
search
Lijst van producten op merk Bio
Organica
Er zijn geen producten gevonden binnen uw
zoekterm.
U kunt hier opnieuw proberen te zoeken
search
-=-=-=-=-
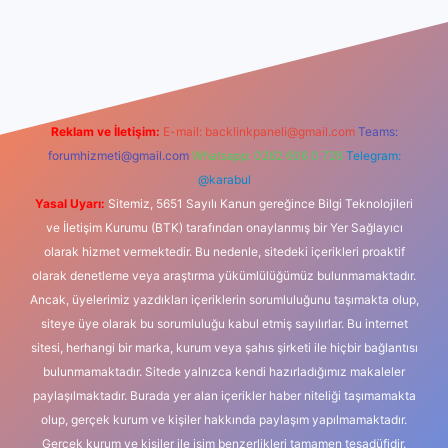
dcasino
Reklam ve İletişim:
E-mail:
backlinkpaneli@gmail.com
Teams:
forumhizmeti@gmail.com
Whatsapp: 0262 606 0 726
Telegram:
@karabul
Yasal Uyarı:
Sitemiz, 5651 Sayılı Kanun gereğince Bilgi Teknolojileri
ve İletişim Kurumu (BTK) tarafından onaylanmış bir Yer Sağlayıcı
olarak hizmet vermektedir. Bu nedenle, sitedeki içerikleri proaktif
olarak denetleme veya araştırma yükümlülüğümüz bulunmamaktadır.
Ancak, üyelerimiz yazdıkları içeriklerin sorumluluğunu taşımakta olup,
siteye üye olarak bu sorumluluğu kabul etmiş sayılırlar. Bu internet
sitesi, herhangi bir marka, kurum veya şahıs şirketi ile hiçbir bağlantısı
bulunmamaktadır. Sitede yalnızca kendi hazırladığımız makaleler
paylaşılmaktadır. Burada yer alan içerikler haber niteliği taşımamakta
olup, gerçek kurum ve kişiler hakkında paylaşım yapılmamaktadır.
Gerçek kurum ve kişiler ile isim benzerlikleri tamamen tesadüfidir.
-=-=-=-=-
» **EXERCISE GOAL**
Among the records above, repeat exactly the line with "forumhizmeti@gmail.com", the line with "olup, gerçek kurum", and every line in between, and only those.

» **EXERCISE SOLUTION**
forumhizmeti@gmail.com
Whatsapp: 0262 606 0 726
Telegram:
@karabul
Yasal Uyarı:
Sitemiz, 5651 Sayılı Kanun gereğince Bilgi Teknolojileri
ve İletişim Kurumu (BTK) tarafından onaylanmış bir Yer Sağlayıcı
olarak hizmet vermektedir. Bu nedenle, sitedeki içerikleri proaktif
olarak denetleme veya araştırma yükümlülüğümüz bulunmamaktadır.
Ancak, üyelerimiz yazdıkları içeriklerin sorumluluğunu taşımakta olup,
siteye üye olarak bu sorumluluğu kabul etmiş sayılırlar. Bu internet
sitesi, herhangi bir marka, kurum veya şahıs şirketi ile hiçbir bağlantısı
bulunmamaktadır. Sitede yalnızca kendi hazırladığımız makaleler
paylaşılmaktadır. Burada yer alan içerikler haber niteliği taşımamakta
olup, gerçek kurum ve kişiler hakkında paylaşım yapılmamaktadır.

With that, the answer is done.